**Dataset:**
------------------------------------

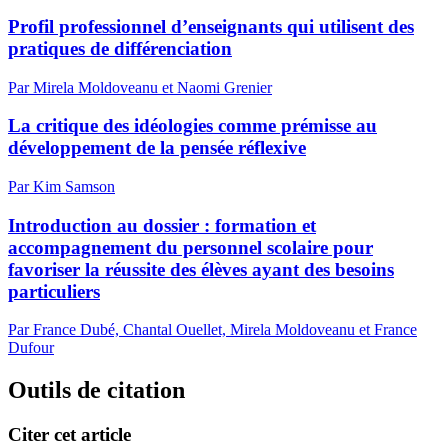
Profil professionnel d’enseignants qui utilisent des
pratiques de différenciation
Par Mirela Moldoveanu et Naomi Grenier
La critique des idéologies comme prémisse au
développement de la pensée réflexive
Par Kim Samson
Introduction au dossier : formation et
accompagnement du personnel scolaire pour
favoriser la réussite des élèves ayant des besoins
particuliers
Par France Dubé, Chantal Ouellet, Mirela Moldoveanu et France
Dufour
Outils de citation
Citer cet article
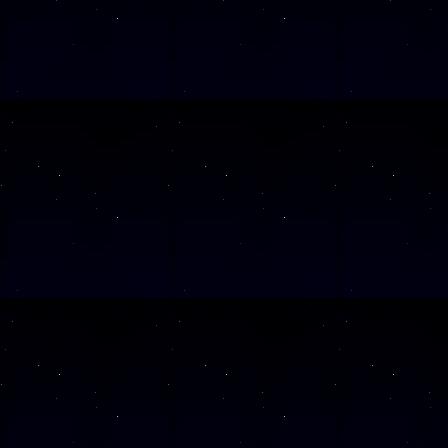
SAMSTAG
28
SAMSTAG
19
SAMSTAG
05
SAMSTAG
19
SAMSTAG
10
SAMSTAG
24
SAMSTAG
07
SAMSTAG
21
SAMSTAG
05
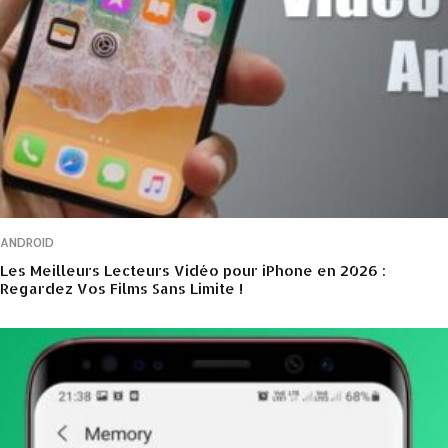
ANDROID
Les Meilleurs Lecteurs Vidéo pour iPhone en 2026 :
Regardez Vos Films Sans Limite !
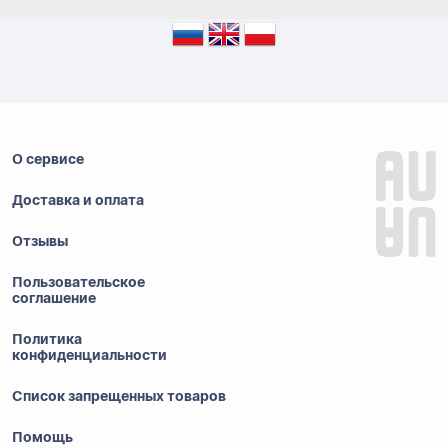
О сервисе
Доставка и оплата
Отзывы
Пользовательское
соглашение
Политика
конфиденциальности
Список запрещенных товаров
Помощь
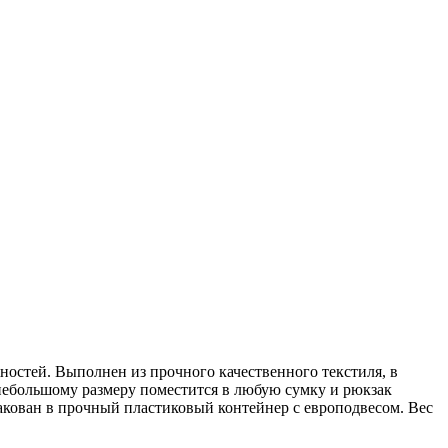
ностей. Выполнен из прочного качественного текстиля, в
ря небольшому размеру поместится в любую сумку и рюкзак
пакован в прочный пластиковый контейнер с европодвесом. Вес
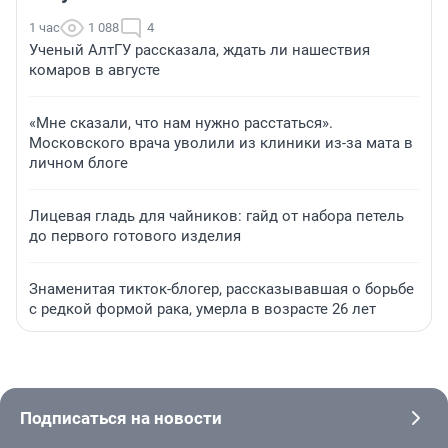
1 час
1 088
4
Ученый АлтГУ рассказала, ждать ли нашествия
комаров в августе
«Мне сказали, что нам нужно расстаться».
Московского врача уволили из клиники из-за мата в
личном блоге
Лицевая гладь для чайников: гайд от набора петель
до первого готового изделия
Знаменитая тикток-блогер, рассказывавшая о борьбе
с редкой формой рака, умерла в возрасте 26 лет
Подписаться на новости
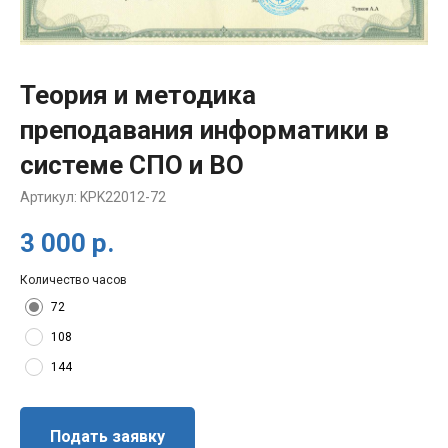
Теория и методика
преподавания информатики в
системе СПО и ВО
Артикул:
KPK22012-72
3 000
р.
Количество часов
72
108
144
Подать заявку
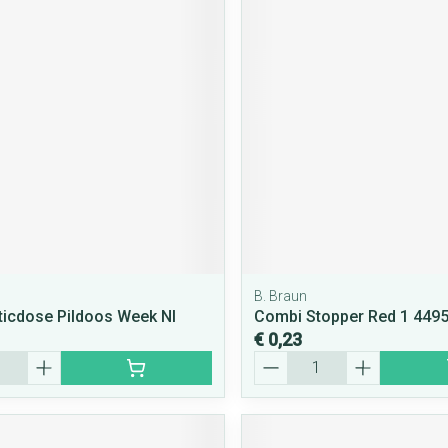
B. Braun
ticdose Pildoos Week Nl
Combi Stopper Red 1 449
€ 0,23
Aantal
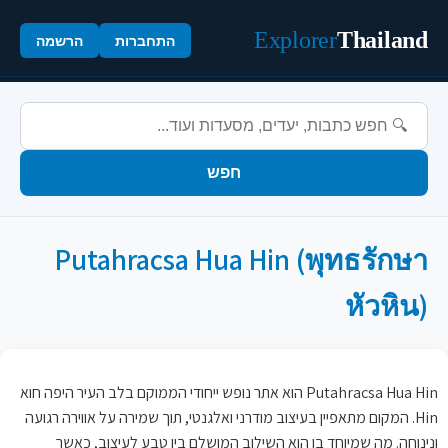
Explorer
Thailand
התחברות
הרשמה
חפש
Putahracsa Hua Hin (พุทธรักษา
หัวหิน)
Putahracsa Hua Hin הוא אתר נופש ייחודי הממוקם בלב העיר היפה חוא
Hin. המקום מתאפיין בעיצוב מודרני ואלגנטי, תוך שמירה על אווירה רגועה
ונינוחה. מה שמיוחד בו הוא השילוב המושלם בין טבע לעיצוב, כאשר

------------------------------------

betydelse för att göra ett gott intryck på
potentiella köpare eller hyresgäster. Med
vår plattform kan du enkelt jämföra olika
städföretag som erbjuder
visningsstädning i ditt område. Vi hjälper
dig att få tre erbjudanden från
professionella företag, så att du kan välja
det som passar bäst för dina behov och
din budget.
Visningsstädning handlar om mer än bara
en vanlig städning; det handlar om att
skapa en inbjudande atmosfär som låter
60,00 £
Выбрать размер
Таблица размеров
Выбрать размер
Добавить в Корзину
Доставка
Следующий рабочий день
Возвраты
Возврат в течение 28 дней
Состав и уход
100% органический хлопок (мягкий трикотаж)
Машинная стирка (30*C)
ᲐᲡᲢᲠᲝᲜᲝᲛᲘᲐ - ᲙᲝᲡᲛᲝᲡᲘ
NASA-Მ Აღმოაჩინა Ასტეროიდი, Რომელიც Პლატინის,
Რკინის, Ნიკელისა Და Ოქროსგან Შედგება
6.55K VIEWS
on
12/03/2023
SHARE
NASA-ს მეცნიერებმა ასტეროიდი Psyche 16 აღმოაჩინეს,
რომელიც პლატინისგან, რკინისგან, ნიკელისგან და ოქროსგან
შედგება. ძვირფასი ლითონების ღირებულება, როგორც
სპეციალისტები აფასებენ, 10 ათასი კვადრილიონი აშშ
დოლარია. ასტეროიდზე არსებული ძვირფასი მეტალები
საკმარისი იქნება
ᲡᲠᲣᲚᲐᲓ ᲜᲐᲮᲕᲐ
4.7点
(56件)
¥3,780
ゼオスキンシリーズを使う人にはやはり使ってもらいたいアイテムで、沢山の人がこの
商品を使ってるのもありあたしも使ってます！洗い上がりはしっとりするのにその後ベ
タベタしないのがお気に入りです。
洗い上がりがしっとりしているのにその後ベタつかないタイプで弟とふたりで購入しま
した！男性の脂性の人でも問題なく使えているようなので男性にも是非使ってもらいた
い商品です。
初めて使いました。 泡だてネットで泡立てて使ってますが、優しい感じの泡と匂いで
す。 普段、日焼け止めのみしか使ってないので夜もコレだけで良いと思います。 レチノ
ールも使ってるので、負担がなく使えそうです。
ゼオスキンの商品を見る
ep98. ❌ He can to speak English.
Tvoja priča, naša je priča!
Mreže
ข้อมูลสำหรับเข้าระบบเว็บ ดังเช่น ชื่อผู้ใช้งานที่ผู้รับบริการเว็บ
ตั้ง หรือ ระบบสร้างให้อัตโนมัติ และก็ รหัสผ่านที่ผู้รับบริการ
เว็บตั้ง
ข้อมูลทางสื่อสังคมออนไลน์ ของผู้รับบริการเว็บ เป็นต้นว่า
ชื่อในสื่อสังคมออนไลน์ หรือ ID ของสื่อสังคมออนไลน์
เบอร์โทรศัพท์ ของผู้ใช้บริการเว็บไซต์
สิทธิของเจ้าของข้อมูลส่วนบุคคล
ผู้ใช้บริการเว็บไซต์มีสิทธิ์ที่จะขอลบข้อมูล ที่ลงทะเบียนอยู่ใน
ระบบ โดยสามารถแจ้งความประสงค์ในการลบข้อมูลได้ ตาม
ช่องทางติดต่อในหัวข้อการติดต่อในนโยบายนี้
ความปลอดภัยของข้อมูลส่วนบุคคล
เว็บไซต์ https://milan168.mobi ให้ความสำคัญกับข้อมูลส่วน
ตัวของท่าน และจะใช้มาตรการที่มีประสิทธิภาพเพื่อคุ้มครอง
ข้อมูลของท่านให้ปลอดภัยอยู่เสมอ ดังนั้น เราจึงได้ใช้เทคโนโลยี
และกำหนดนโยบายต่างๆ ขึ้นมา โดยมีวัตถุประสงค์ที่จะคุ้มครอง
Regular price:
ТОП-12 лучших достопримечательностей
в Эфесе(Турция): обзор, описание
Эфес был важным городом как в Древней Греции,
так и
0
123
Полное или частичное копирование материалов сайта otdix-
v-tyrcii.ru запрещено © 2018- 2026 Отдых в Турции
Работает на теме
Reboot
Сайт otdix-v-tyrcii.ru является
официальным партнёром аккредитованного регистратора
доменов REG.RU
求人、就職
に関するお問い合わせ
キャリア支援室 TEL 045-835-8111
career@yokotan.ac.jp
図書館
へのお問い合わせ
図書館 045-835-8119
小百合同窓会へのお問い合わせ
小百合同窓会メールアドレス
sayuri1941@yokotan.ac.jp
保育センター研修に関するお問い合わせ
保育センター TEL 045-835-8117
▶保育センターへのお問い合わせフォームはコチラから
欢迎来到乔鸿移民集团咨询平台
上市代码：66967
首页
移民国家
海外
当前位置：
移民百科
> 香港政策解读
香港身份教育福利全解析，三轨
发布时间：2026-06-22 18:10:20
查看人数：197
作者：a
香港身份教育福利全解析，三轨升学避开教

------------------------------------

No picture is to be printed. Output exactly the lines above from the line containing "Знаменитая тикток-блогер, рассказывавшая" through the line containing "ונינוחה. מה שמיוחד".

**Result of the task:**
Знаменитая тикток-блогер, рассказывавшая о борьбе
с редкой формой рака, умерла в возрасте 26 лет
Подписаться на новости
Теория и методика
преподавания информатики в
системе СПО и ВО
Артикул:
KPK22012-72
3 000
р.
Количество часов
72
108
144
Подать заявку
B. Braun
ticdose Pildoos Week Nl
Combi Stopper Red 1 449
€ 0,23
Aantal
Explorer
Thailand
התחברות
הרשמה
חפש
Putahracsa Hua Hin (พุทธรักษา
หัวหิน)
Putahracsa Hua Hin הוא אתר נופש ייחודי הממוקם בלב העיר היפה חוא
Hin. המקום מתאפיין בעיצוב מודרני ואלגנטי, תוך שמירה על אווירה רגועה
ונינוחה. מה שמיוחד בו הוא השילוב המושלם בין טבע לעיצוב, כאשר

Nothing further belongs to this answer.